Detection and Analysis of Stress-Related Posts in Reddit Acamedic Communities

from arxiv, This work has been submitted to the IEEE for possible publication. Copyright may be transferred without notice, after which this version may no longer be accessible

Nowadays, the significance of monitoring stress levels and recognizing early signs of mental illness cannot be overstated. Automatic stress detection in text can proactively help manage stress and protect mental well-being. In today's digital era, social media platforms reflect the psychological well-being and stress levels within various communities. This study focuses on detecting and analyzing stress-related posts in Reddit academic communities. Due to online education and remote work, these communities have become central for academic discussions and support. We classify text as stressed or not using natural language processing and machine learning classifiers, with Dreaddit as our training dataset, which contains labeled data from Reddit. Next, we collect and analyze posts from various academic subreddits. We identified that the most effective individual feature for stress detection is the Bag of Words, paired with the Logistic Regression classifier, achieving a 77.78% accuracy rate and an F1 score of 0.79 on the DReaddit dataset. This combination also performs best in stress detection on human-annotated datasets, with a 72% accuracy rate. Our key findings reveal that posts and comments in professors Reddit communities are the most stressful, compared to other academic levels, including bachelor, graduate, and Ph.D. students. This research contributes to our understanding of the stress levels within academic communities. It can help academic institutions and online communities develop measures and interventions to address this issue effectively.
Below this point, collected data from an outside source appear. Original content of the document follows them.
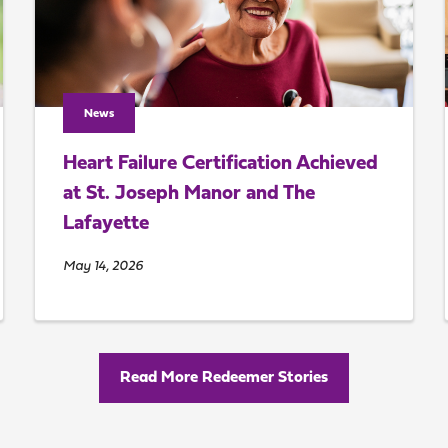
News
Heart Failure Certification Achieved
at St. Joseph Manor and The
Lafayette
May 14, 2026
Read More Redeemer Stories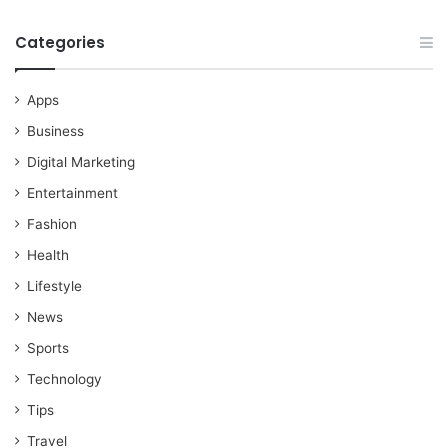
Categories
Apps
Business
Digital Marketing
Entertainment
Fashion
Health
Lifestyle
News
Sports
Technology
Tips
Travel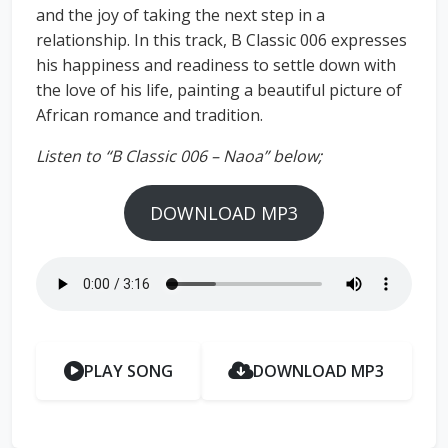
and the joy of taking the next step in a
relationship. In this track, B Classic 006 expresses
his happiness and readiness to settle down with
the love of his life, painting a beautiful picture of
African romance and tradition.
Listen to “B Classic 006 – Naoa” below;
DOWNLOAD MP3
PLAY SONG
DOWNLOAD MP3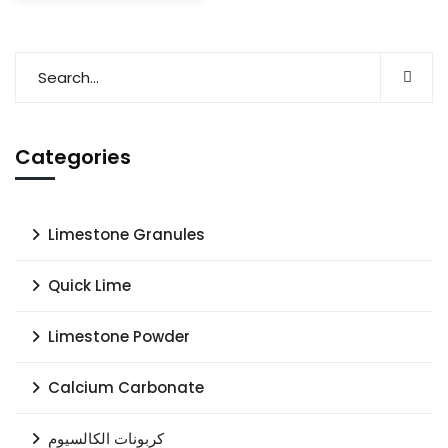
Categories
Limestone Granules
Quick Lime
Limestone Powder
Calcium Carbonate
كربونات الكالسيوم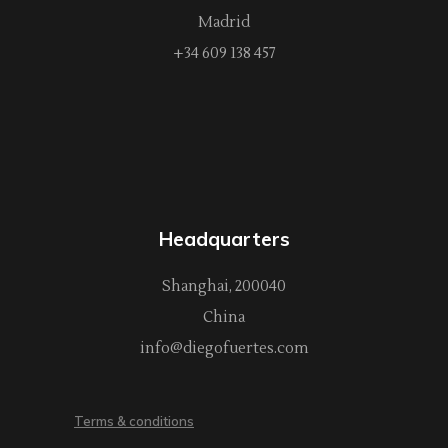
Madrid
+34 609 138 457
Headquarters
Shanghai, 200040
China
info@diegofuertes.com
Terms & conditions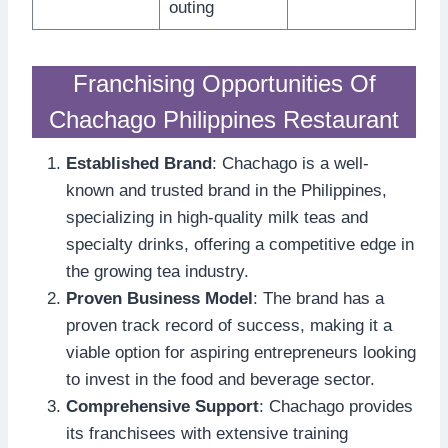
outing
Franchising Opportunities Of
Chachago Philippines Restaurant
Established Brand
: Chachago is a well-
known and trusted brand in the Philippines,
specializing in high-quality milk teas and
specialty drinks, offering a competitive edge in
the growing tea industry.
Proven Business Model
: The brand has a
proven track record of success, making it a
viable option for aspiring entrepreneurs looking
to invest in the food and beverage sector.
Comprehensive Support
: Chachago provides
its franchisees with extensive training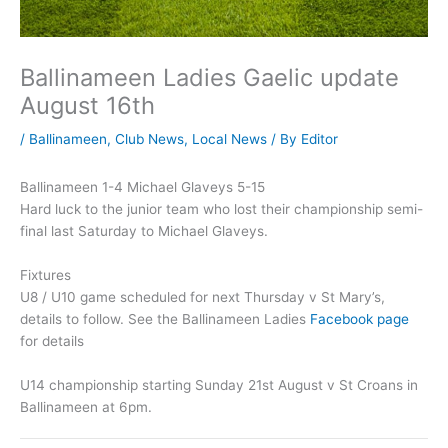
Ballinameen Ladies Gaelic update
August 16th
/
Ballinameen
,
Club News
,
Local News
/ By
Editor
Ballinameen 1-4 Michael Glaveys 5-15
Hard luck to the junior team who lost their championship semi-
final last Saturday to Michael Glaveys.
Fixtures
U8 / U10 game scheduled for next Thursday v St Mary’s,
details to follow. See the Ballinameen Ladies
Facebook page
for details
U14 championship starting Sunday 21st August v St Croans in
Ballinameen at 6pm.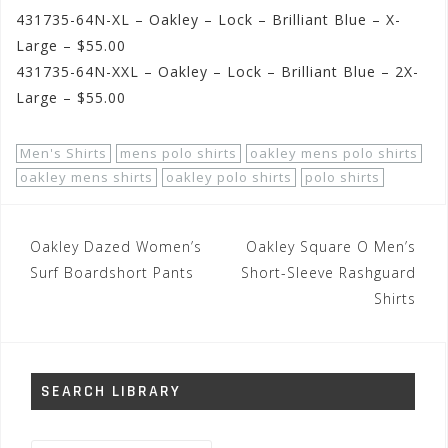
431735-64N-XL – Oakley – Lock – Brilliant Blue – X-
Large – $55.00
431735-64N-XXL – Oakley – Lock – Brilliant Blue – 2X-
Large – $55.00
Men's Shirts
mens polo shirts
oakley mens polo shirts
oakley mens shirts
oakley polo shirts
polo shirts
Post
Oakley Dazed Women’s
Oakley Square O Men’s
navigation
Surf Boardshort Pants
Short-Sleeve Rashguard
Shirts
SEARCH LIBRARY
翻译：如今，监测压力水平并识别心理健康早期迹象的重要性不容忽视。文本中的自动压力检测能主动帮助管理压力并维护心理健康。在当今数字时代，社交媒体平台反映了不同社区的心理健康状态与压力水平。本研究聚焦于Reddit学术社区中压力相关帖子的检测与分析。受在线教育和远程工作的影响，这些社区已成为学术讨论与支持的核心场所。我们利用自然语言处理和机器学习分类器将文本分为“有压力”或“无压力”，并以Dreaddit（包含来自Reddit的带标签数据）作为训练数据集。随后，我们收集并分析了各学术子版块中的帖子。研究发现，对于压力检测而言，最有效的单一特征是词袋模型，结合逻辑回归分类器在DReaddit数据集上实现了77.78%的准确率和0.79的F1分数。该组合在人工标注数据集上的压力检测中也表现最佳，准确率达72%。关键发现表明，与其他学术层级（包括本科生、研究生及博士生）相比，教授Reddit社区中的帖子和评论压力最大。本研究有助于深化对学术社区压力水平的理解，并能协助学术机构及在线社区制定有效措施以应对这一问题。